Grasset et Bolloré, en conscience

Emmenés par Virginie Despentes, Leïla Slimani et Emmanuel Carrère, 308 auteurs plaident pour la création d’une clause de conscience dans l’édition. Après le limogeage d’Olivier Nora de la tête de Grasset, une déclaration publiée le 18/04 dans les colonnes de La Tribune Dimanche.

Le licenciement par Vincent Bolloré du PDG des éditions Grasset, Olivier Nora, est le révélateur d’une évolution à laquelle notre droit ne sait pas faire face : certaines entreprises ont désormais l’ambition, revendiquée, de devenir des acteurs idéologiques à part entière, en structurant des récits, orientant les imaginaires et soutenant des lignes politiques explicites. On peine à trouver des précédents comparables dans l’histoire du capitalisme français, sinon peut-être celui de François Coty dans les années 1920, qui avait mis son groupe de presse au service d’un combat politique. Mais il s’agissait d’un empire personnel, non d’un groupe coté, structuré et inséré dans l’économie contemporaine comme l’est Vivendi.

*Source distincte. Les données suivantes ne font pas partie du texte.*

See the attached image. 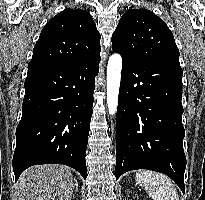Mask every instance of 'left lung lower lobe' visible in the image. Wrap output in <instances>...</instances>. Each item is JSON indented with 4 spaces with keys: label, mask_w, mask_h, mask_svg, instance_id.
Instances as JSON below:
<instances>
[{
    "label": "left lung lower lobe",
    "mask_w": 205,
    "mask_h": 200,
    "mask_svg": "<svg viewBox=\"0 0 205 200\" xmlns=\"http://www.w3.org/2000/svg\"><path fill=\"white\" fill-rule=\"evenodd\" d=\"M179 57L123 59L117 108L116 179L134 169L168 175L185 192Z\"/></svg>",
    "instance_id": "left-lung-lower-lobe-1"
}]
</instances>
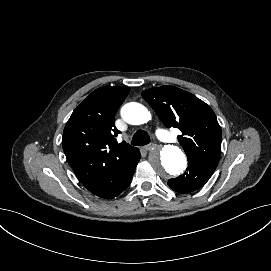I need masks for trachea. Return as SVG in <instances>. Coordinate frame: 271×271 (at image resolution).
<instances>
[{
  "label": "trachea",
  "mask_w": 271,
  "mask_h": 271,
  "mask_svg": "<svg viewBox=\"0 0 271 271\" xmlns=\"http://www.w3.org/2000/svg\"><path fill=\"white\" fill-rule=\"evenodd\" d=\"M150 136L144 130H138L132 137L131 144L135 146H144L150 143Z\"/></svg>",
  "instance_id": "trachea-1"
}]
</instances>
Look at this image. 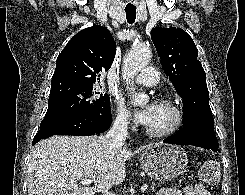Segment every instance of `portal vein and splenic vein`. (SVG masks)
Returning <instances> with one entry per match:
<instances>
[{"label": "portal vein and splenic vein", "instance_id": "18ae733b", "mask_svg": "<svg viewBox=\"0 0 245 195\" xmlns=\"http://www.w3.org/2000/svg\"><path fill=\"white\" fill-rule=\"evenodd\" d=\"M81 183H82L83 185H90V184L92 183V181L89 180V179H83V180L81 181ZM146 189H147V185L144 184V185L141 187V191L144 192Z\"/></svg>", "mask_w": 245, "mask_h": 195}]
</instances>
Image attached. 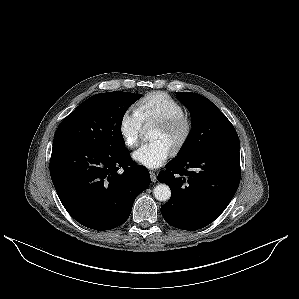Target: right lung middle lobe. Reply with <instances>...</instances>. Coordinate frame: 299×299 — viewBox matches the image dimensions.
Returning <instances> with one entry per match:
<instances>
[{
    "instance_id": "obj_1",
    "label": "right lung middle lobe",
    "mask_w": 299,
    "mask_h": 299,
    "mask_svg": "<svg viewBox=\"0 0 299 299\" xmlns=\"http://www.w3.org/2000/svg\"><path fill=\"white\" fill-rule=\"evenodd\" d=\"M141 96L114 91L90 97L62 121L54 140L69 139L109 150L125 148L122 119L129 106Z\"/></svg>"
}]
</instances>
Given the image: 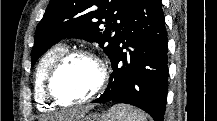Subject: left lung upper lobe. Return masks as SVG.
<instances>
[{
    "label": "left lung upper lobe",
    "instance_id": "left-lung-upper-lobe-1",
    "mask_svg": "<svg viewBox=\"0 0 217 121\" xmlns=\"http://www.w3.org/2000/svg\"><path fill=\"white\" fill-rule=\"evenodd\" d=\"M136 0H50L35 33L31 64L63 38L98 42L111 58Z\"/></svg>",
    "mask_w": 217,
    "mask_h": 121
}]
</instances>
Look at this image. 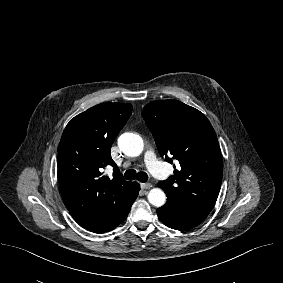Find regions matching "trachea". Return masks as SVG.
<instances>
[{"label": "trachea", "mask_w": 283, "mask_h": 283, "mask_svg": "<svg viewBox=\"0 0 283 283\" xmlns=\"http://www.w3.org/2000/svg\"><path fill=\"white\" fill-rule=\"evenodd\" d=\"M124 175L127 180L137 179L140 182H146L148 180L147 173L143 171L136 172L134 169L127 170Z\"/></svg>", "instance_id": "obj_1"}]
</instances>
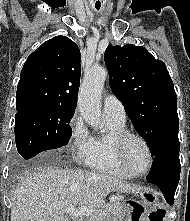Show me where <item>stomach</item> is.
I'll list each match as a JSON object with an SVG mask.
<instances>
[{
    "instance_id": "stomach-1",
    "label": "stomach",
    "mask_w": 190,
    "mask_h": 221,
    "mask_svg": "<svg viewBox=\"0 0 190 221\" xmlns=\"http://www.w3.org/2000/svg\"><path fill=\"white\" fill-rule=\"evenodd\" d=\"M140 200H120L123 213H129V217H169V212H163V204H158V198L152 191H144L138 194ZM111 220V219H110ZM118 221H167L166 218H123Z\"/></svg>"
}]
</instances>
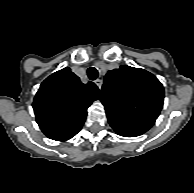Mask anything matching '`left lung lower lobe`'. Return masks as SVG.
Masks as SVG:
<instances>
[{
    "mask_svg": "<svg viewBox=\"0 0 194 193\" xmlns=\"http://www.w3.org/2000/svg\"><path fill=\"white\" fill-rule=\"evenodd\" d=\"M107 118L114 131L124 137H136L145 133L149 129L143 125L133 123L111 114H107Z\"/></svg>",
    "mask_w": 194,
    "mask_h": 193,
    "instance_id": "obj_1",
    "label": "left lung lower lobe"
}]
</instances>
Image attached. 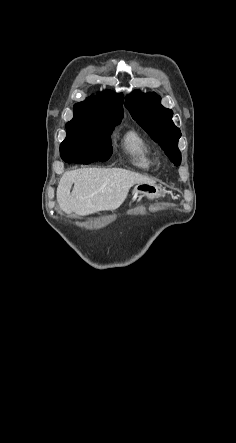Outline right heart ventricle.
<instances>
[{
	"label": "right heart ventricle",
	"instance_id": "right-heart-ventricle-1",
	"mask_svg": "<svg viewBox=\"0 0 236 443\" xmlns=\"http://www.w3.org/2000/svg\"><path fill=\"white\" fill-rule=\"evenodd\" d=\"M121 147L136 168L150 170L154 166L155 158L152 148L138 131H127L121 139Z\"/></svg>",
	"mask_w": 236,
	"mask_h": 443
}]
</instances>
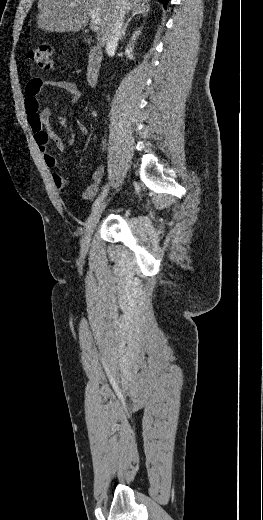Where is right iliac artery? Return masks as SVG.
Listing matches in <instances>:
<instances>
[{"instance_id":"obj_1","label":"right iliac artery","mask_w":263,"mask_h":520,"mask_svg":"<svg viewBox=\"0 0 263 520\" xmlns=\"http://www.w3.org/2000/svg\"><path fill=\"white\" fill-rule=\"evenodd\" d=\"M107 191H108V184L105 185L103 191L101 192V194L98 196V198L95 200L93 206H92V209L94 210L102 201L103 199L105 198L106 194H107Z\"/></svg>"}]
</instances>
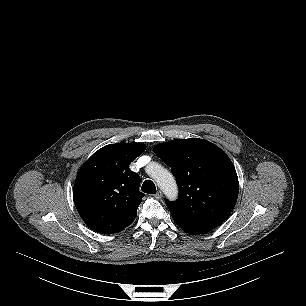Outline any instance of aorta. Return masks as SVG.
<instances>
[{
    "instance_id": "aorta-1",
    "label": "aorta",
    "mask_w": 306,
    "mask_h": 306,
    "mask_svg": "<svg viewBox=\"0 0 306 306\" xmlns=\"http://www.w3.org/2000/svg\"><path fill=\"white\" fill-rule=\"evenodd\" d=\"M151 176L169 199L173 200L177 197V184L174 176L168 170L159 164H153Z\"/></svg>"
}]
</instances>
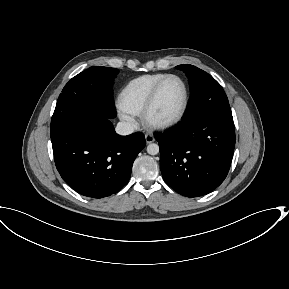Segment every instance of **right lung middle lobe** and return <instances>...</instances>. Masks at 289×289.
I'll return each instance as SVG.
<instances>
[{"label": "right lung middle lobe", "instance_id": "right-lung-middle-lobe-1", "mask_svg": "<svg viewBox=\"0 0 289 289\" xmlns=\"http://www.w3.org/2000/svg\"><path fill=\"white\" fill-rule=\"evenodd\" d=\"M117 73L116 68L94 66L73 77L58 98L51 120V138L75 125L88 113L114 118L111 86Z\"/></svg>", "mask_w": 289, "mask_h": 289}]
</instances>
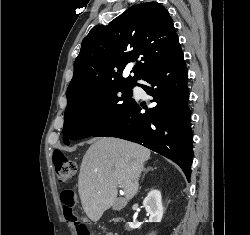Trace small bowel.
I'll return each instance as SVG.
<instances>
[{
  "mask_svg": "<svg viewBox=\"0 0 250 235\" xmlns=\"http://www.w3.org/2000/svg\"><path fill=\"white\" fill-rule=\"evenodd\" d=\"M107 235H115V234H113V233H108Z\"/></svg>",
  "mask_w": 250,
  "mask_h": 235,
  "instance_id": "obj_1",
  "label": "small bowel"
}]
</instances>
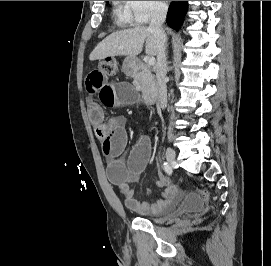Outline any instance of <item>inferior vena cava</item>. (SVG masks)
Listing matches in <instances>:
<instances>
[{"mask_svg": "<svg viewBox=\"0 0 271 266\" xmlns=\"http://www.w3.org/2000/svg\"><path fill=\"white\" fill-rule=\"evenodd\" d=\"M168 6L164 3H157L154 6L151 15L149 30L154 34L157 45V64L156 77L158 86V104L160 108L165 109L167 106V88H166V42L167 37L163 30V23L166 19Z\"/></svg>", "mask_w": 271, "mask_h": 266, "instance_id": "inferior-vena-cava-1", "label": "inferior vena cava"}]
</instances>
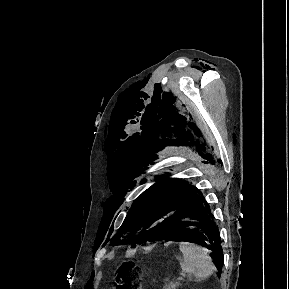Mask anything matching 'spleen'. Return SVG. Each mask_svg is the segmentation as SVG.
Listing matches in <instances>:
<instances>
[{
    "label": "spleen",
    "mask_w": 289,
    "mask_h": 289,
    "mask_svg": "<svg viewBox=\"0 0 289 289\" xmlns=\"http://www.w3.org/2000/svg\"><path fill=\"white\" fill-rule=\"evenodd\" d=\"M179 250L183 255L180 267L183 273L192 274L197 281H202L211 276L215 266L208 250L188 242H180Z\"/></svg>",
    "instance_id": "3e777b00"
}]
</instances>
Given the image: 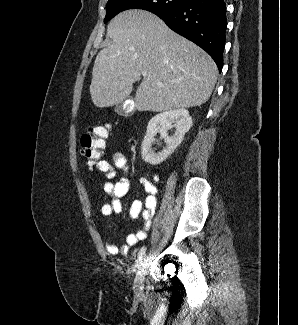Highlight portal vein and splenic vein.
<instances>
[{
    "instance_id": "obj_1",
    "label": "portal vein and splenic vein",
    "mask_w": 298,
    "mask_h": 325,
    "mask_svg": "<svg viewBox=\"0 0 298 325\" xmlns=\"http://www.w3.org/2000/svg\"><path fill=\"white\" fill-rule=\"evenodd\" d=\"M143 76H146V72H142ZM158 84H162V82H158Z\"/></svg>"
}]
</instances>
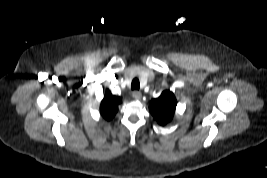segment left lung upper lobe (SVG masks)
<instances>
[{"instance_id": "5c2ea615", "label": "left lung upper lobe", "mask_w": 267, "mask_h": 178, "mask_svg": "<svg viewBox=\"0 0 267 178\" xmlns=\"http://www.w3.org/2000/svg\"><path fill=\"white\" fill-rule=\"evenodd\" d=\"M176 104L174 95L170 91H164L158 98L151 100L149 109L155 120L160 125H165L171 121Z\"/></svg>"}]
</instances>
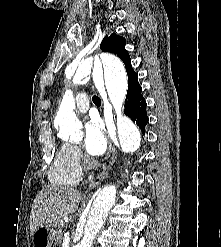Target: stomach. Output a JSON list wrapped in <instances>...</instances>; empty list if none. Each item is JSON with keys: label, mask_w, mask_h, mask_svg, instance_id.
<instances>
[{"label": "stomach", "mask_w": 221, "mask_h": 247, "mask_svg": "<svg viewBox=\"0 0 221 247\" xmlns=\"http://www.w3.org/2000/svg\"><path fill=\"white\" fill-rule=\"evenodd\" d=\"M53 240L52 226H42L32 234L33 247H51Z\"/></svg>", "instance_id": "stomach-1"}]
</instances>
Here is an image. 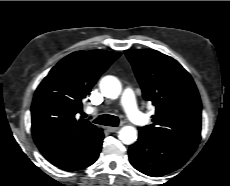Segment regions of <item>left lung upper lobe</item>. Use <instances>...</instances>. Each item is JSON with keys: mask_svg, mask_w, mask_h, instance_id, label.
<instances>
[{"mask_svg": "<svg viewBox=\"0 0 230 186\" xmlns=\"http://www.w3.org/2000/svg\"><path fill=\"white\" fill-rule=\"evenodd\" d=\"M143 97L155 107L153 124L139 131L158 139L197 146L201 101L190 74L173 58L152 49L125 50Z\"/></svg>", "mask_w": 230, "mask_h": 186, "instance_id": "left-lung-upper-lobe-1", "label": "left lung upper lobe"}]
</instances>
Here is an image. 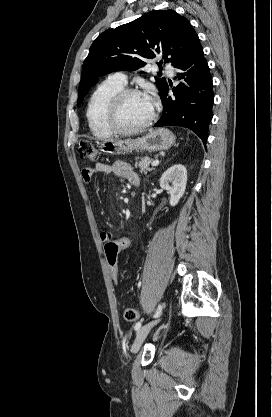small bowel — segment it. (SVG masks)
I'll list each match as a JSON object with an SVG mask.
<instances>
[{
	"instance_id": "small-bowel-1",
	"label": "small bowel",
	"mask_w": 272,
	"mask_h": 417,
	"mask_svg": "<svg viewBox=\"0 0 272 417\" xmlns=\"http://www.w3.org/2000/svg\"><path fill=\"white\" fill-rule=\"evenodd\" d=\"M114 174L118 177L128 180L129 182L138 183V176L134 168L127 162L116 161L113 164H104L97 163L92 167H87L82 170V178L84 182L88 183L91 181L92 177L96 174ZM114 238L113 234L110 232L102 231L100 233V239L102 242L106 243L108 240Z\"/></svg>"
}]
</instances>
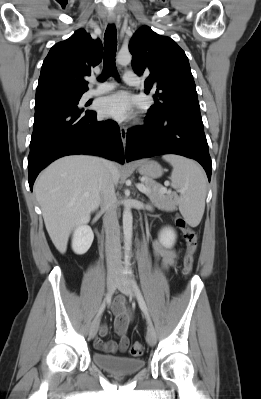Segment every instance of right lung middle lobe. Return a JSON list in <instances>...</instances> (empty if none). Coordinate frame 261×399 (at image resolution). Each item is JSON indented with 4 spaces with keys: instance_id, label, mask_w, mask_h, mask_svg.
Instances as JSON below:
<instances>
[{
    "instance_id": "1",
    "label": "right lung middle lobe",
    "mask_w": 261,
    "mask_h": 399,
    "mask_svg": "<svg viewBox=\"0 0 261 399\" xmlns=\"http://www.w3.org/2000/svg\"><path fill=\"white\" fill-rule=\"evenodd\" d=\"M82 95L64 96L58 98H51L41 101H36L35 111L47 109L55 106H63L77 109V105Z\"/></svg>"
}]
</instances>
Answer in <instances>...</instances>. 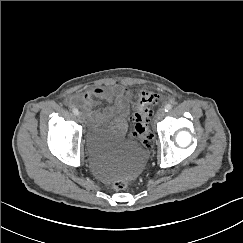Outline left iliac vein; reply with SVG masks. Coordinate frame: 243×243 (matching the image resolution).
<instances>
[{
    "label": "left iliac vein",
    "mask_w": 243,
    "mask_h": 243,
    "mask_svg": "<svg viewBox=\"0 0 243 243\" xmlns=\"http://www.w3.org/2000/svg\"><path fill=\"white\" fill-rule=\"evenodd\" d=\"M165 115V111L164 109H159L156 113L155 119L158 121L160 119H162Z\"/></svg>",
    "instance_id": "left-iliac-vein-1"
}]
</instances>
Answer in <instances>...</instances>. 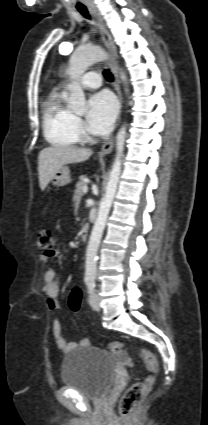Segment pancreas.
<instances>
[{"label": "pancreas", "instance_id": "pancreas-1", "mask_svg": "<svg viewBox=\"0 0 208 425\" xmlns=\"http://www.w3.org/2000/svg\"><path fill=\"white\" fill-rule=\"evenodd\" d=\"M85 179H86V176H80L79 182L76 185V190L73 197L75 212L77 211L81 198L84 195L83 187L86 186Z\"/></svg>", "mask_w": 208, "mask_h": 425}]
</instances>
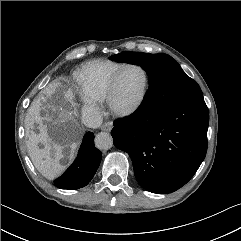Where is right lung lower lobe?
Segmentation results:
<instances>
[{
  "label": "right lung lower lobe",
  "instance_id": "1",
  "mask_svg": "<svg viewBox=\"0 0 241 241\" xmlns=\"http://www.w3.org/2000/svg\"><path fill=\"white\" fill-rule=\"evenodd\" d=\"M102 153L94 145V134H85L78 156L65 173L55 180L60 189H79L86 186L95 175Z\"/></svg>",
  "mask_w": 241,
  "mask_h": 241
}]
</instances>
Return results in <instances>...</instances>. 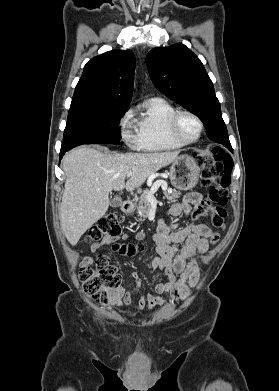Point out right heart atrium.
<instances>
[{"label": "right heart atrium", "mask_w": 279, "mask_h": 391, "mask_svg": "<svg viewBox=\"0 0 279 391\" xmlns=\"http://www.w3.org/2000/svg\"><path fill=\"white\" fill-rule=\"evenodd\" d=\"M120 135L125 144L130 148H138L137 135L135 132L136 123L134 120V111L129 108L125 110L119 119Z\"/></svg>", "instance_id": "d8ad5b80"}]
</instances>
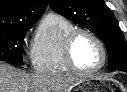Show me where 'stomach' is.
Wrapping results in <instances>:
<instances>
[{"label":"stomach","instance_id":"obj_1","mask_svg":"<svg viewBox=\"0 0 127 92\" xmlns=\"http://www.w3.org/2000/svg\"><path fill=\"white\" fill-rule=\"evenodd\" d=\"M103 85V81L97 77H89L83 79L77 86L76 91L81 92H100V87Z\"/></svg>","mask_w":127,"mask_h":92}]
</instances>
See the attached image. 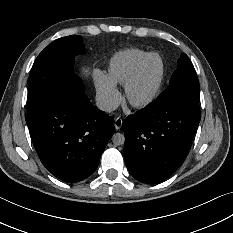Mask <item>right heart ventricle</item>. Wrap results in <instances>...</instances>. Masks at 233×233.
Returning <instances> with one entry per match:
<instances>
[{
    "label": "right heart ventricle",
    "mask_w": 233,
    "mask_h": 233,
    "mask_svg": "<svg viewBox=\"0 0 233 233\" xmlns=\"http://www.w3.org/2000/svg\"><path fill=\"white\" fill-rule=\"evenodd\" d=\"M150 53L138 48L115 53L107 64V78L115 85L124 86L126 80Z\"/></svg>",
    "instance_id": "e07e8e85"
}]
</instances>
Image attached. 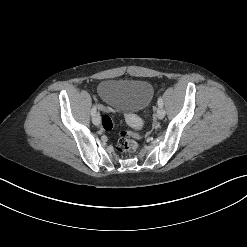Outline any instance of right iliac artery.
<instances>
[{"mask_svg": "<svg viewBox=\"0 0 247 247\" xmlns=\"http://www.w3.org/2000/svg\"><path fill=\"white\" fill-rule=\"evenodd\" d=\"M96 114V105H94L91 109V115L94 116Z\"/></svg>", "mask_w": 247, "mask_h": 247, "instance_id": "obj_1", "label": "right iliac artery"}]
</instances>
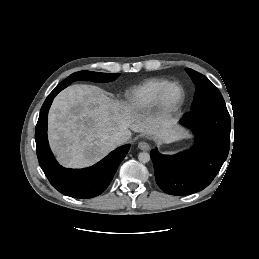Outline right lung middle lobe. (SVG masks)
Segmentation results:
<instances>
[{"label": "right lung middle lobe", "mask_w": 259, "mask_h": 259, "mask_svg": "<svg viewBox=\"0 0 259 259\" xmlns=\"http://www.w3.org/2000/svg\"><path fill=\"white\" fill-rule=\"evenodd\" d=\"M120 74L119 73H99L91 71H79L71 74L69 77L64 79L56 87L64 89L72 82L77 80H87L94 82H110L115 80Z\"/></svg>", "instance_id": "obj_1"}]
</instances>
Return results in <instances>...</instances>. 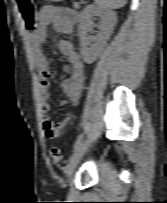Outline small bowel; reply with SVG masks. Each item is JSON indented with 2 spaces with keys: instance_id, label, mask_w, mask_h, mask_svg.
Instances as JSON below:
<instances>
[{
  "instance_id": "c3829d8e",
  "label": "small bowel",
  "mask_w": 167,
  "mask_h": 203,
  "mask_svg": "<svg viewBox=\"0 0 167 203\" xmlns=\"http://www.w3.org/2000/svg\"><path fill=\"white\" fill-rule=\"evenodd\" d=\"M77 21L78 15L71 9L45 6L39 11L38 22L35 28L30 30L28 35L32 57L40 73L39 92L41 110L43 113L42 127L45 136L50 139L58 137L65 130L71 115L67 114L66 117L58 123H54L48 116L50 110L49 90L52 73L44 47L46 32L49 26H53L55 31L72 37L74 35V28ZM58 48L61 53L66 56L68 62L65 67L68 77L61 83L62 90L67 99L61 101L60 105L65 106L68 103L76 105L81 96L85 79L84 64L71 39L59 41Z\"/></svg>"
}]
</instances>
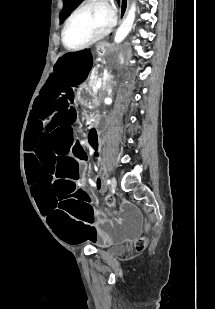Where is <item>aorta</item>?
<instances>
[{"label":"aorta","instance_id":"1","mask_svg":"<svg viewBox=\"0 0 215 309\" xmlns=\"http://www.w3.org/2000/svg\"><path fill=\"white\" fill-rule=\"evenodd\" d=\"M135 2L131 4L122 24H120L114 38V42H121V40H124L126 38L129 30H131L133 26V22L135 20Z\"/></svg>","mask_w":215,"mask_h":309}]
</instances>
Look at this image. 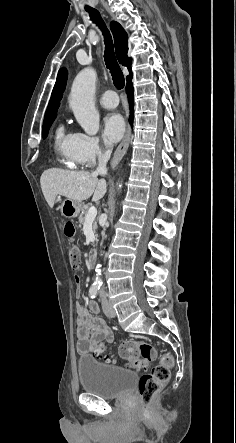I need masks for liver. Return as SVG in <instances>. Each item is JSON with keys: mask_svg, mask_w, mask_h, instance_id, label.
Returning <instances> with one entry per match:
<instances>
[{"mask_svg": "<svg viewBox=\"0 0 236 443\" xmlns=\"http://www.w3.org/2000/svg\"><path fill=\"white\" fill-rule=\"evenodd\" d=\"M41 189L50 208H53L58 195L82 202L92 196L99 201L107 191L104 179L98 180L97 174L86 171H70L51 168L40 178Z\"/></svg>", "mask_w": 236, "mask_h": 443, "instance_id": "obj_1", "label": "liver"}]
</instances>
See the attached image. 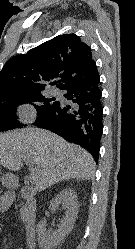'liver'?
<instances>
[{"label": "liver", "instance_id": "liver-1", "mask_svg": "<svg viewBox=\"0 0 135 249\" xmlns=\"http://www.w3.org/2000/svg\"><path fill=\"white\" fill-rule=\"evenodd\" d=\"M24 157L37 166L34 182L38 191L64 180L94 177L91 154L52 132L27 128L0 134V165L18 171Z\"/></svg>", "mask_w": 135, "mask_h": 249}]
</instances>
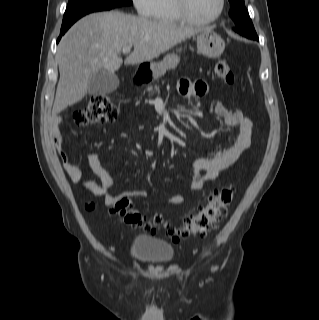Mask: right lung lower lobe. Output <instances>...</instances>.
<instances>
[{"instance_id":"1","label":"right lung lower lobe","mask_w":319,"mask_h":320,"mask_svg":"<svg viewBox=\"0 0 319 320\" xmlns=\"http://www.w3.org/2000/svg\"><path fill=\"white\" fill-rule=\"evenodd\" d=\"M67 30H68V28H65V29L61 28L60 36H59L57 42H59L60 38L62 37V35H63Z\"/></svg>"}]
</instances>
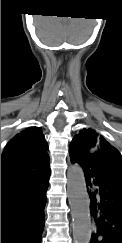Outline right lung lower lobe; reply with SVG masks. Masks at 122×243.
<instances>
[{
    "mask_svg": "<svg viewBox=\"0 0 122 243\" xmlns=\"http://www.w3.org/2000/svg\"><path fill=\"white\" fill-rule=\"evenodd\" d=\"M50 170L1 189V243H41Z\"/></svg>",
    "mask_w": 122,
    "mask_h": 243,
    "instance_id": "obj_1",
    "label": "right lung lower lobe"
}]
</instances>
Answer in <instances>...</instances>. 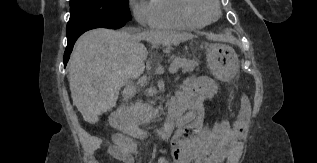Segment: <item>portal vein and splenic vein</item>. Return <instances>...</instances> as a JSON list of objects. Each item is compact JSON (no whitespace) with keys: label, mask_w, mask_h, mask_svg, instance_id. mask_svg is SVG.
Instances as JSON below:
<instances>
[{"label":"portal vein and splenic vein","mask_w":317,"mask_h":163,"mask_svg":"<svg viewBox=\"0 0 317 163\" xmlns=\"http://www.w3.org/2000/svg\"><path fill=\"white\" fill-rule=\"evenodd\" d=\"M170 71L174 73V72H176V71H177V69H176V68H174V67H170Z\"/></svg>","instance_id":"obj_1"}]
</instances>
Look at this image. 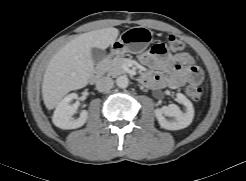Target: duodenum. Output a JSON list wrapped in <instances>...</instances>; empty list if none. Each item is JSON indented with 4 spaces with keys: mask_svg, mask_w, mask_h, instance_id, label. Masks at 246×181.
<instances>
[{
    "mask_svg": "<svg viewBox=\"0 0 246 181\" xmlns=\"http://www.w3.org/2000/svg\"><path fill=\"white\" fill-rule=\"evenodd\" d=\"M113 54V51H110L108 56H111ZM102 73L100 69H96L90 76V82L92 83H98L101 79Z\"/></svg>",
    "mask_w": 246,
    "mask_h": 181,
    "instance_id": "duodenum-1",
    "label": "duodenum"
}]
</instances>
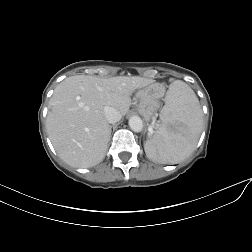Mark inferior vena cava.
<instances>
[{
	"instance_id": "1",
	"label": "inferior vena cava",
	"mask_w": 252,
	"mask_h": 252,
	"mask_svg": "<svg viewBox=\"0 0 252 252\" xmlns=\"http://www.w3.org/2000/svg\"><path fill=\"white\" fill-rule=\"evenodd\" d=\"M104 115L109 123H116L121 119V113L110 106L104 107Z\"/></svg>"
}]
</instances>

Longtemps organisé autour d’activités industrielles et culturelles, le groupe dont relèvent Hachette et Grasset forme désormais un ensemble cohérent de médias, d’éditeurs et de plateformes dont l’orientation idéologique est identifiée dans le débat public. Cette évolution assumée ne trouve aucune traduction dans le droit du travail ni dans celui des auteurs. Conséquence : des auteurs voient leurs droits d’édition et leur travail placés sous le contrôle d’un actionnaire dont ils contestent la politique éditoriale. Des salariés participent à la diffusion de discours politiques qu’ils désapprouvent. Des éditeurs publient des ouvrages dont ils ne partagent pas la portée. Des collaborateurs évoluent dans des environnements profondément transformés, où la pluralité s’efface au profit d’une ligne. Des libraires, des communicants, des équipes entières se trouvent intégrés, qu’ils le veuillent ou non, à un dispositif d’influence.

Le droit français n’a rien prévu pour eux. Il leur dit d’accepter ou de partir. Partir, c’est renoncer à des années d’ancienneté, à des droits, à une stabilité parfois construite sur des décennies. Rester, c’est consentir à une forme de dissonance morale, parfois à une souffrance réelle, déjà perceptible dans les arrêts de travail, les épuisements, les retraits silencieux.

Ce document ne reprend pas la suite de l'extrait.